So the suggestion is:
Ability to input an image url in the discourse moderator panel (any variation, original, optimised etc.) for removal. Then remove the image from all cases it’s being used in (posts, profile images like avatar, background etc.) and purge it (all variations) from the image storage (local or S3). Potentially could ban the hash of the image to prevent it being uploaded again in the future also.
Discourse handles images in a really nice way, so that identical images being used in several different places (different posts from different accounts for example) won’t store duplicate images.
The downside though, is it can be very tedious to remove a specific image and not possible for this to be handled by a moderator using the web panel. It needs to be done via command line on the server, which means it cannot be handled by non-technical people and also more dangerous for human error.
For example, if you are starting with an cdn image url that you would like to remove and it has been used in several different posts/replies etc. If you don’t know the topic/post etc. it was used in (often the case with DMCAs - just an image url without any additional info, often by automated DMCA bots using reverse image search) it can be very tedious to handle the removal.

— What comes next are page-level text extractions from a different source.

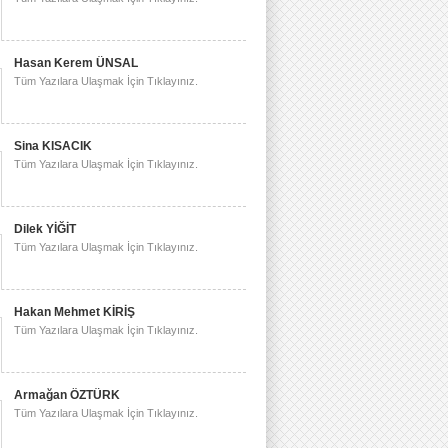
Hasan Kerem ÜNSAL
Tüm Yazılara Ulaşmak İçin Tıklayınız.
Sina KISACIK
Tüm Yazılara Ulaşmak İçin Tıklayınız.
Dilek YİĞİT
Tüm Yazılara Ulaşmak İçin Tıklayınız.
Hakan Mehmet KİRİŞ
Tüm Yazılara Ulaşmak İçin Tıklayınız.
Armağan ÖZTÜRK
Tüm Yazılara Ulaşmak İçin Tıklayınız.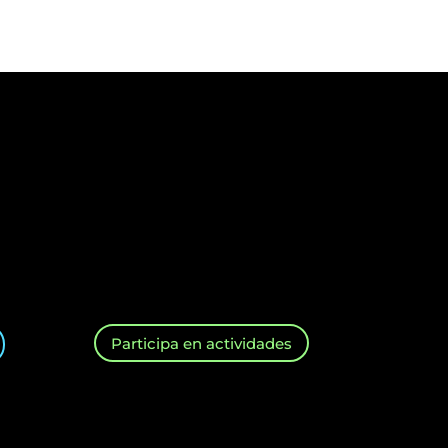
Participa en actividades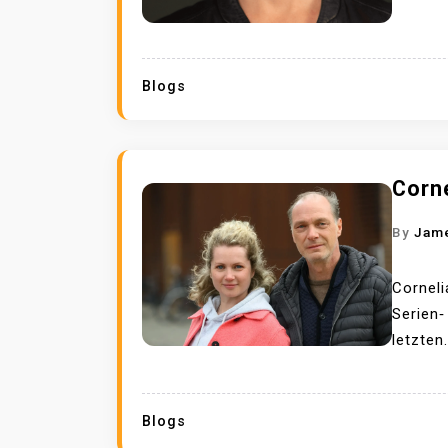
Blogs
Corn
By
Jam
Corneli
Serien‑
letzten.
Blogs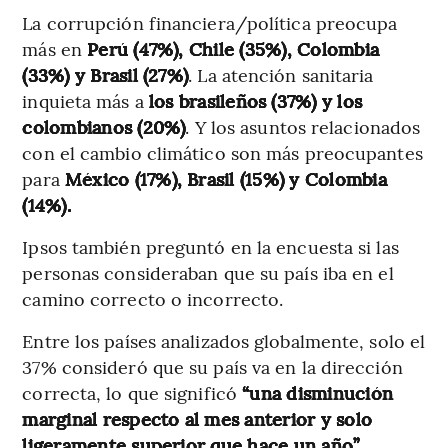
La corrupción financiera/política preocupa
más en
Perú (47%), Chile (35%), Colombia
(33%) y Brasil (27%)
. La atención sanitaria
inquieta más a
los brasileños (37%) y los
colombianos (20%)
. Y los asuntos relacionados
con el cambio climático son más preocupantes
para
México (17%), Brasil (15%) y Colombia
(14%).
Ipsos también preguntó en la encuesta si las
personas consideraban que su país iba en el
camino correcto o incorrecto.
Entre los países analizados globalmente, solo el
37% consideró que su país va en la dirección
correcta, lo que significó
“una disminución
marginal respecto al mes anterior y solo
ligeramente superior que hace un año”.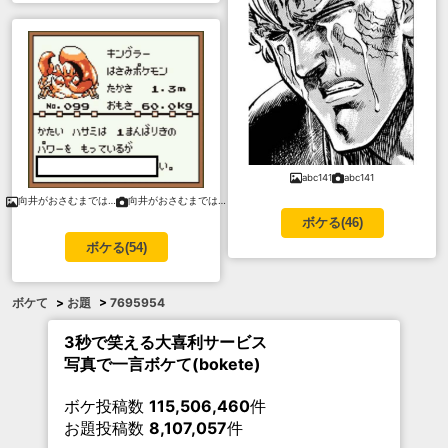
abc141
abc141
向井がおさむまでは…
向井がおさむまでは…
ボケる(
46
)
ボケる(
54
)
ボケて
>
お題
>
7695954
3秒で笑える大喜利サービス
写真で一言ボケて(bokete)
ボケ投稿数
115,506,460
件
お題投稿数
8,107,057
件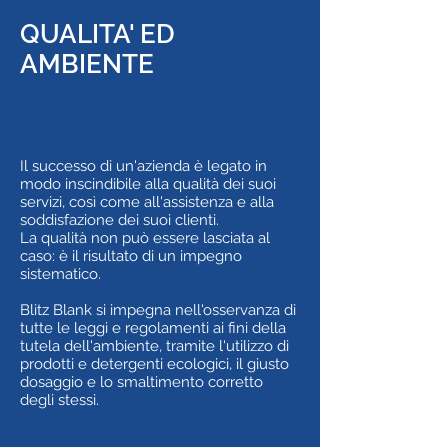
QUALITA' ED
AMBIENTE
Il successo di un'azienda è legato in
modo inscindibile alla qualità dei suoi
servizi, così come all'assistenza e alla
soddisfazione dei suoi clienti.
La qualità non può essere lasciata al
caso: è il risultato di un impegno
sistematico.
Blitz Blank si impegna nell'osservanza di
tutte le leggi e regolamenti ai fini della
tutela dell'ambiente, tramite l'utilizzo di
prodotti e detergenti ecologici, il giusto
dosaggio e lo smaltimento corretto
degli stessi.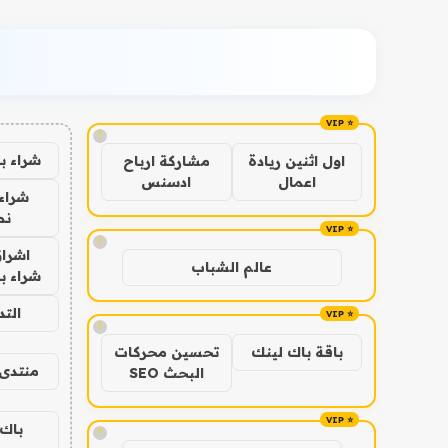
!
شراء ب
اول اثنين ريادة
مشاركة ارباح
اعمال
ادسنس
شراء 
نص
!
اشراق
عالم الشباب
شراء با
الت
!
باقة باك لينك
تحسين محركات
منتدى 
البحث SEO
باك 
!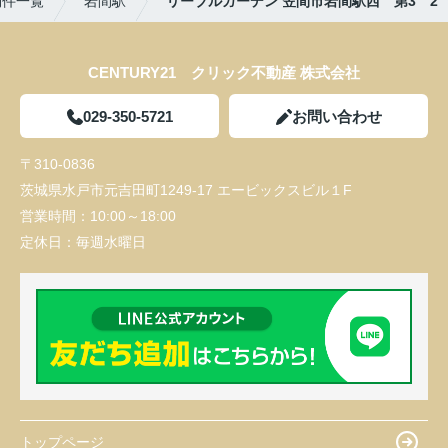
物件一覧
岩間駅
リーブルガーデン 笠間市岩間駅西 第3 2
CENTURY21 クリック不動産 株式会社
029-350-5721
お問い合わせ
〒310-0836
茨城県水戸市元吉田町1249-17 エービックスビル１F
営業時間：
10:00～18:00
定休日：
毎週水曜日
トップページ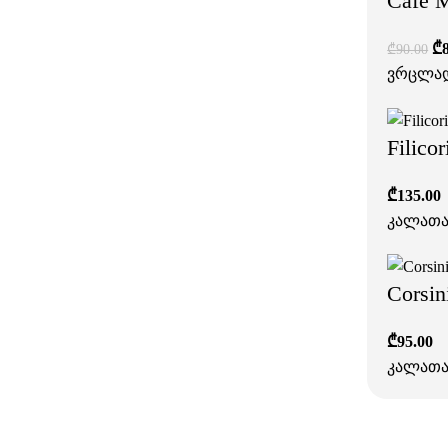
Café M
₾
₾
90.00
ვრცლა
Filico
₾
135.00
კალათა
Corsin
₾
95.00
კალათა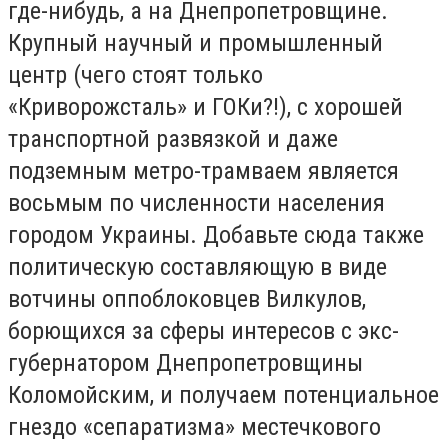
где-нибудь, а на Днепропетровщине.
Крупный научный и промышленный
центр (чего стоят только
«Криворожсталь» и ГОКи?!), с хорошей
транспортной развязкой и даже
подземным метро-трамваем является
восьмым по численности населения
городом Украины. Добавьте сюда также
политическую составляющую в виде
вотчины оппоблоковцев Вилкулов,
борющихся за сферы интересов с экс-
губернатором Днепропетровщины
Коломойским, и получаем потенциальное
гнездо «сепаратизма» местечкового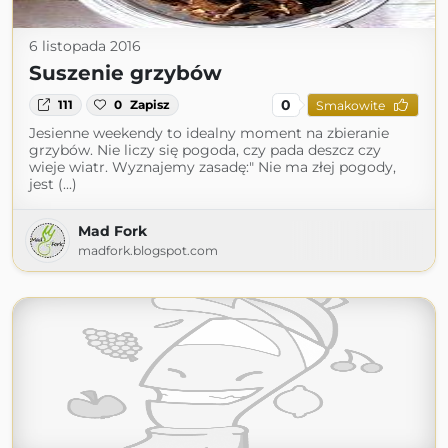
6 listopada 2016
Suszenie grzybów
0
111
0
Zapisz
Smakowite
Jesienne weekendy to idealny moment na zbieranie
grzybów. Nie liczy się pogoda, czy pada deszcz czy
wieje wiatr. Wyznajemy zasadę:" Nie ma złej pogody,
jest (...)
Mad Fork
madfork.blogspot.com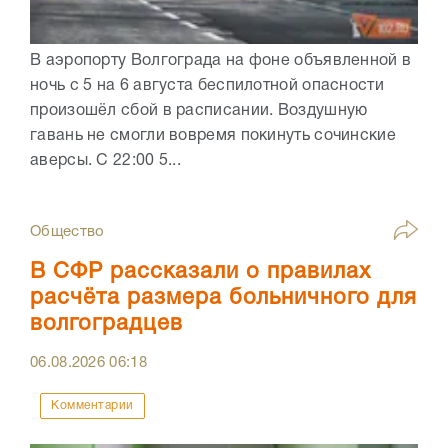
В аэропорту Волгограда на фоне объявленной в
ночь с 5 на 6 августа беспилотной опасности
произошёл сбой в расписании. Воздушную
гавань не смогли вовремя покинуть сочинские
аверсы. С 22:00 5...
Общество
В СФР рассказали о правилах
расчёта размера больничного для
волгоградцев
06.08.2026
06:18
Комментарии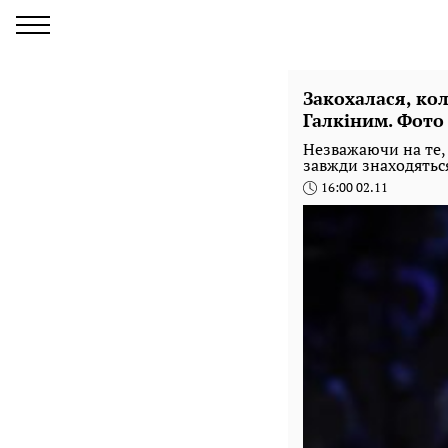
Закохалася, ко
Галкіним. Фото
Незважаючи на те, 
завжди знаходяться
16:00 02.11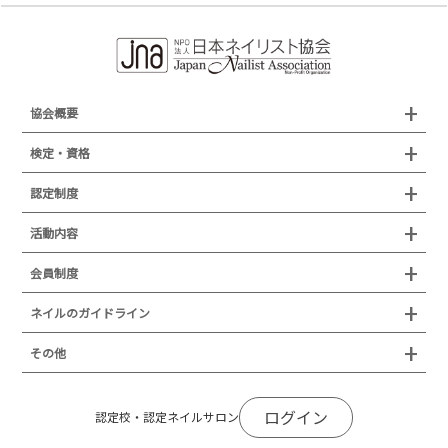
協会概要
組織概要
検定・資格
沿革
検定試験
認定制度
所在地
JNAジェルネイル技能検定試験
認定制度
活動内容
プレスリリース
JNAフットケア理論検定試験
イベント
認定講師
会員制度
叙勲・褒章・受賞・表彰
セミナー
ネイリスト技能検定試験（JNEC主催）
イベント
認定校
ネイルトレンド
セミナー
通常総会について
会員制度
ネイルのガイドライン
JNAネイリスト技能検定国際試験
ネイルエキスポ
ネイルトレンド
認定ネイルサロン
JNAスーパーライブ
個人会員
JNAネイリストキャリアパス講習会
新型コロナ感染症関連
ネイルオブザイヤー
その他
トレンドプロジェクトメンバー
ネイルサロン衛生管理士講習会
法人会員
JNAネイルサロン等化学物質管理講習会
ネイルサロンの衛生管理
アジアネイルフェスティバル
NEWS
JNAネイリストキャリアパス講習会
会報誌Natiful
JNAオフィシャル教材
コンプライアンス／法令遵守
ログイン
全日本ネイリスト選手権・地区大会
認定校・認定ネイルサロン
サポートネイルサロン制度
JNAネイルサロン等化学物質管理講習会
ジェルネイル製品の化粧品該当性
ネイルカンファレンス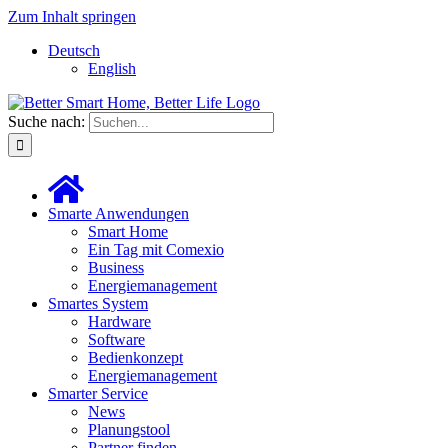
Zum Inhalt springen
Deutsch
English
Suche nach:
Smarte Anwendungen
Smart Home
Ein Tag mit Comexio
Business
Energiemanagement
Smartes System
Hardware
Software
Bedienkonzept
Energiemanagement
Smarter Service
News
Planungstool
Partner finden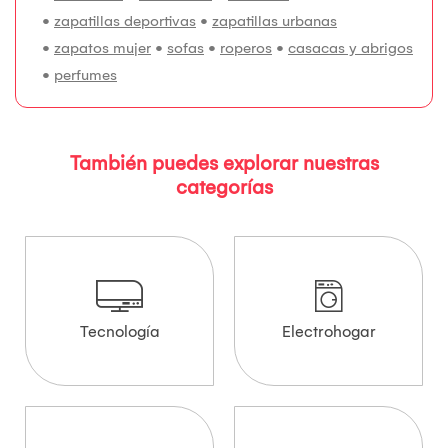
•
zapatillas deportivas
•
zapatillas urbanas
•
zapatos mujer
•
sofas
•
roperos
•
casacas y abrigos
•
perfumes
También puedes explorar nuestras
categorías
Tecnología
Electrohogar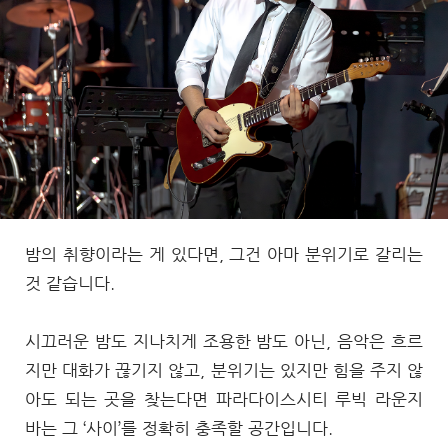
밤의 취향이라는 게 있다면, 그건 아마 분위기로 갈리는
것 같습니다.
시끄러운 밤도 지나치게 조용한 밤도 아닌, 음악은 흐르
지만 대화가 끊기지 않고, 분위기는 있지만 힘을 주지 않
아도 되는 곳을 찾는다면 파라다이스시티 루빅 라운지
바는 그 ‘사이’를 정확히 충족할 공간입니다.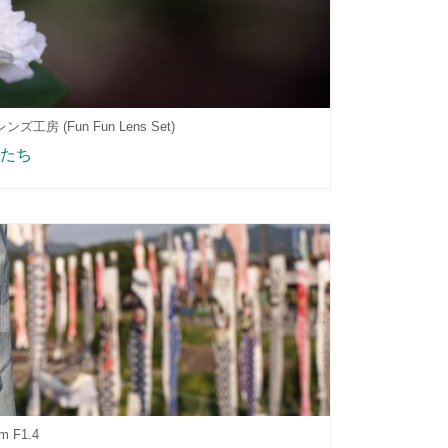
工房 (Fun Fun Lens Set)
たち
m F1.4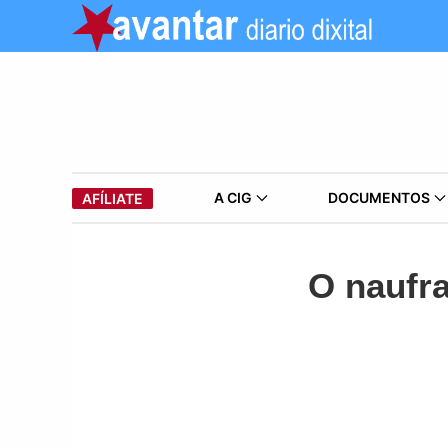
A CIG
DOCUMENTOS
AFÍLIATE
O naufra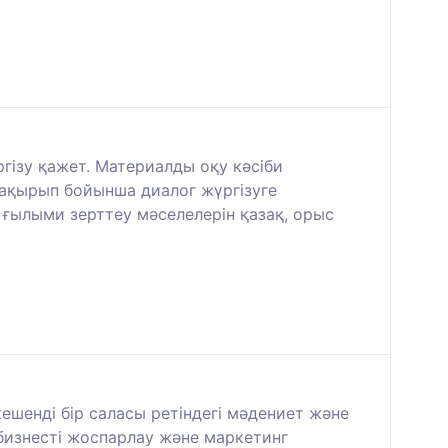
үргізу қажет. Материалды оқу кәсіби
 тақырып бойынша диалог жүргізуге
 ғылыми зерттеу мәселелерін қазақ, орыс
ешенді бір саласы ретіндегі мәдениет және
бизнесті жоспарлау және маркетинг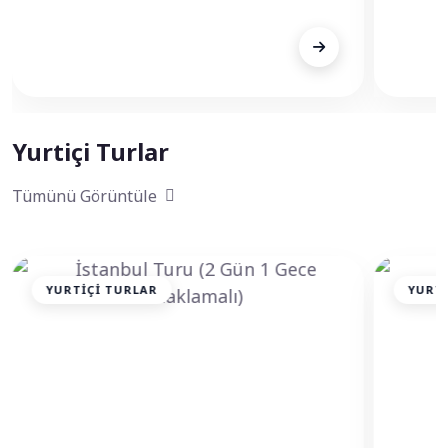
FİYAT
FİY
€959
Fiyat A
Yurtiçi Turlar
Tümünü Görüntüle
YURTIÇI TURLAR
YURTI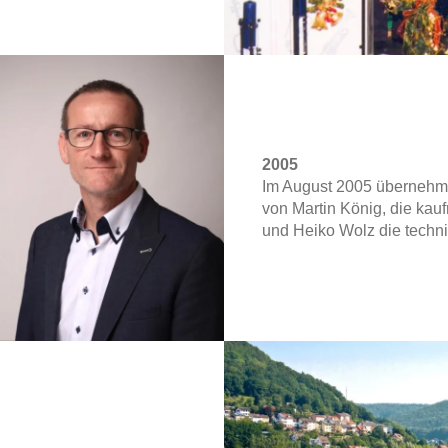
2005
Im August 2005 übernehme
von Martin König, die ka
und Heiko Wolz die techn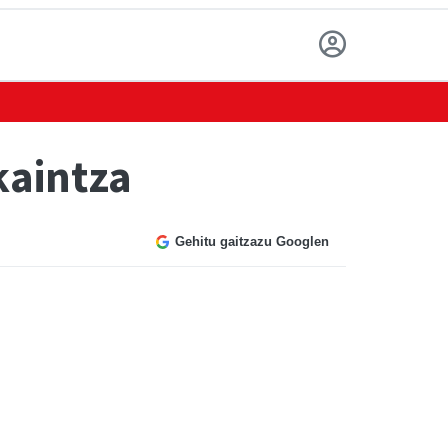
kaintza
Gehitu gaitzazu Googlen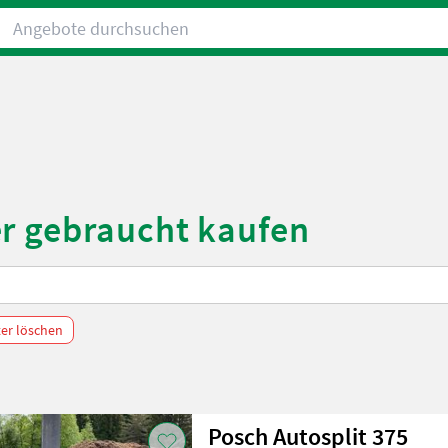
Angebote durchsuchen
er gebraucht kaufen
lter löschen
Posch Autosplit 375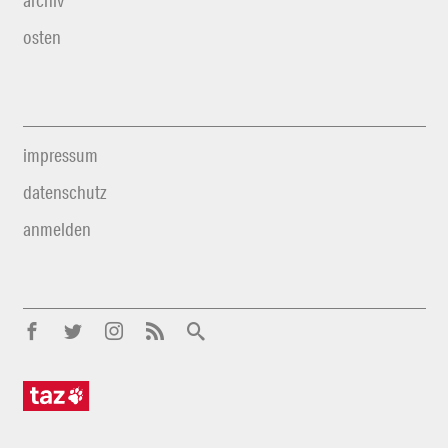
archiv
osten
impressum
datenschutz
anmelden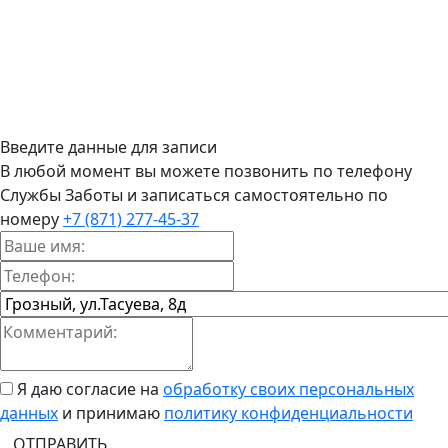
Введите данные для записи
В любой момент вы можете позвонить по телефону
Службы Заботы и записаться самостоятельно по
номеру
+7 (871) 277-45-37
Я даю согласие на
обработку своих персональных
данных
и принимаю
политику конфиденциальности
ОТПРАВИТЬ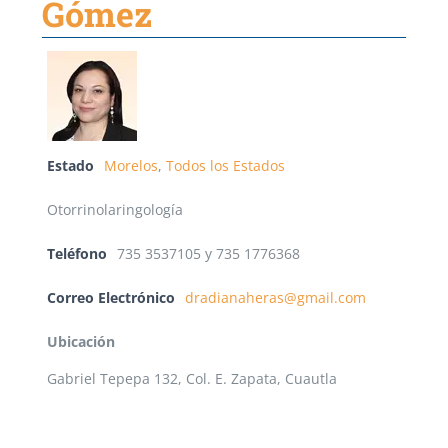
Gómez
Estado
Morelos
,
Todos los Estados
Otorrinolaringología
Teléfono
735 3537105 y 735 1776368
Correo Electrónico
dradianaheras@gmail.com
Ubicación
Gabriel Tepepa 132, Col. E. Zapata, Cuautla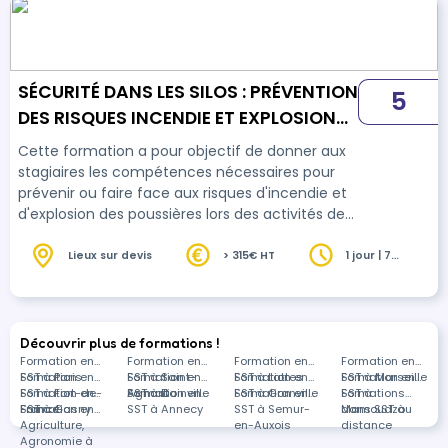
professionnels aux produits
phytopharmaceutiques
SÉCURITÉ DANS LES SILOS : PRÉVENTION
5
DES RISQUES INCENDIE ET EXPLOSION
DE POUSSIÈRES EN SILO
Cette formation a pour objectif de donner aux
stagiaires les compétences nécessaires pour
prévenir ou faire face aux risques d'incendie et
d'explosion des poussières lors des activités de
stockage.
Lieux sur devis
> 315€ HT
1 jour | 7
heures
Découvrir plus de formations !
Formation en
Formation en
Formation en
Formation en
SST à Paris
Formation en
SST à Saint-
Formation en
SST à Lattes
Formation en
SST à Marseille
Formation en
SST à Fort-de-
Formation en
Agnant
SST à Dainville
Formation en
SST à Granville
Formation en
SST à
Formations
France
SST à Gasny
Formation en
SST à Annecy
SST à Semur-
Mamoudzou
dans SST à
Agriculture,
en-Auxois
distance
Agronomie à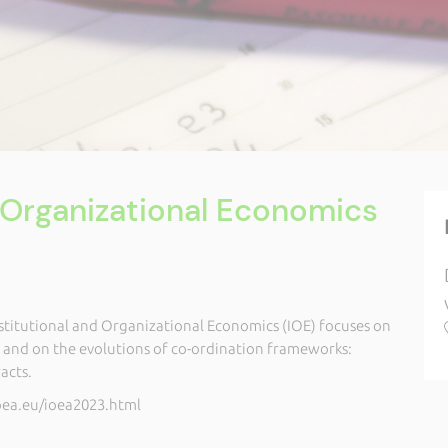
d Organizational Economics
nstitutional and Organizational Economics (IOE) focuses on
s and on the evolutions of co-ordination frameworks:
acts.
oea.eu/ioea2023.html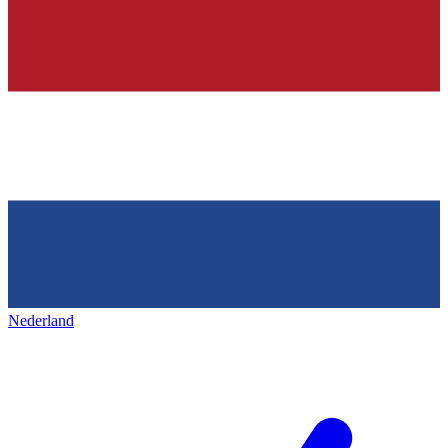
Nederland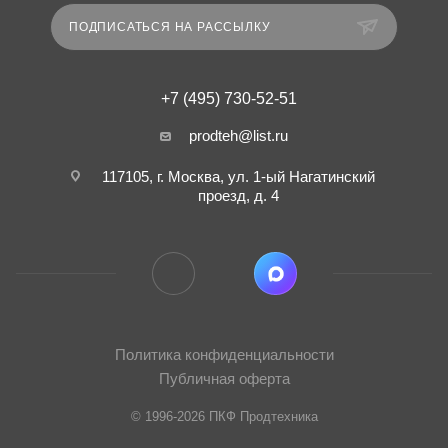
ПОДПИСАТЬСЯ НА РАССЫЛКУ
+7 (495) 730-52-51
prodteh@list.ru
117105, г. Москва, ул. 1-ый Нагатинский
проезд, д. 4
Политика конфиденциальности
Публичная оферта
© 1996-2026 ПКФ Продтехника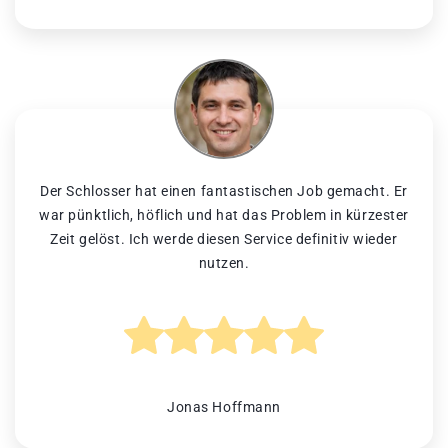
Der Schlosser hat einen fantastischen Job gemacht. Er
war pünktlich, höflich und hat das Problem in kürzester
Zeit gelöst. Ich werde diesen Service definitiv wieder
nutzen.
Jonas Hoffmann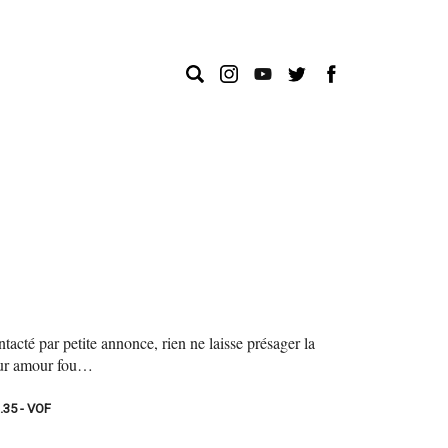
acté par petite annonce, rien ne laisse présager la
leur amour fou…
2.35 - VOF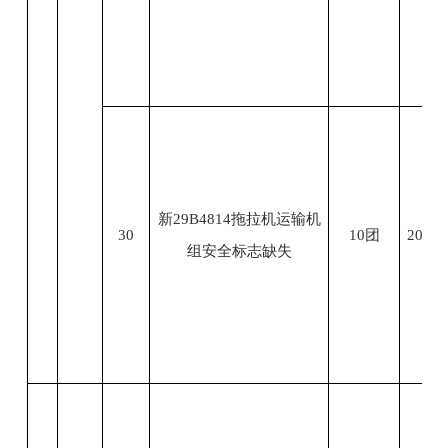
新29B4814拖拉机运输机
30
10团
2023.
组安全标志缺失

If you delete a post on web that contains an image that should be removed for example, there is still a significant wait time until the image will be purged from S3/local automatically. The lowest this can be set to is 1 day via purge_images_from_deleted_posts_days
which is not really ideal either. Especially because CDN purge time needs to be factored in, unless it is purged manually as well as the amount of delay before someone can handle the request. So generally the upload needs to be deleted manually via command line, even if you have the context (topic/post, avatar etc.) for it immediately available.
With user generated content, being able to efficiently handle DMCAs, data removal requests etc. is inseparable and essential. Especially because they are time critical (if not handled within ~48hrs - normal practice for CDNs and hosting providers is to suspend services). Receive it on a holiday: too bad, weekend: too bad, you’re in hospital?: too bad, want to do a 10 day Vipassana silent meditation?: too bad.